ISO/IEC JTC1 SC22 WG14 N1525 – 2010-10-11
Paul E. McKenney, paulmck@linux.vnet.ibm.com
Blaine Garst, blaine@apple.com
The C-language Committee Draft (n1494) contains no fewer than six memory-order options:
memory_order_relaxed
memory_order_consume
memory_order_acquire
memory_order_release
memory_order_acq_rel
memory_order_seq_cst
The purpose of this document is to demonstrate the purpose of each of these options by way of “toy” example code fragments, and also show how some varieties of the memory fences may be used. This paper is based on n2153.
memory_order_relaxedWith memory_order_relaxed, the compiler is required to
load and store atomically, so that any load sees the results of exactly
one store (or the initial value), but there are no ordering constraints.

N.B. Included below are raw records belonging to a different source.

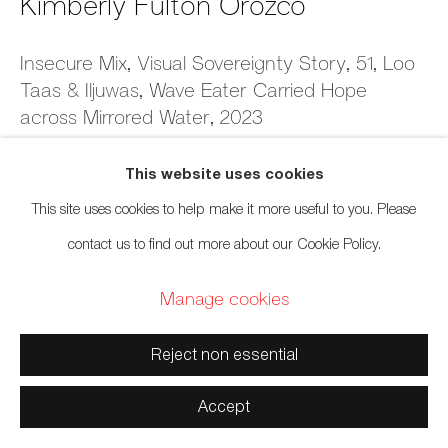
Kimberly Fulton Orozco
Manage cookies
Insecure Mix, Visual Sovereignty Story, 51, Loo
Taas & Iljuwas, Wave Eater Carried Hope
Copyright © 2026 Artwise Consulting Ltd. All rights
across Mirrored Water
,
2023
reserved.
Site by Artlogic
Giclée print & watercolor on 300 gsm Canson Photographique
This website uses cookies
5 x 7 inches
This site uses cookies to help make it more useful to you. Please
12.7 x 17.8 cm
contact us to find out more about our Cookie Policy.
Series:
Insecure Mixtapes (Time is Marked by the Beat)
Manage cookies
$ 250.00 framed
Reject non essential
Inquire
Accept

This example uses memory_order_relaxed in conjunction with
an explicit fence to process in-shared-memory mailboxes more
efficiently:
const int num_mailboxes = 32;
_Atomic volatile int mailbox[num_mailboxes];
void MailboxInspection(int my_id, void (*do_work)(int)) {
    for (int i = 0; i < num_mailboxes; i++) {
        if (atomic_load_explicit(&mailbox[i],  memory_order_relaxed) == my_id) {
            atomic_thread_fence(memory_order_acquire); // prevent speculative reads in do_work [7.17.4.1]
            do_work(i);
        }
    }
}
Here we scan an array of mailboxes, and process only those whose ID
indicates that they are intended for us.
Although it would be possible to combine the atomic_thread_fence()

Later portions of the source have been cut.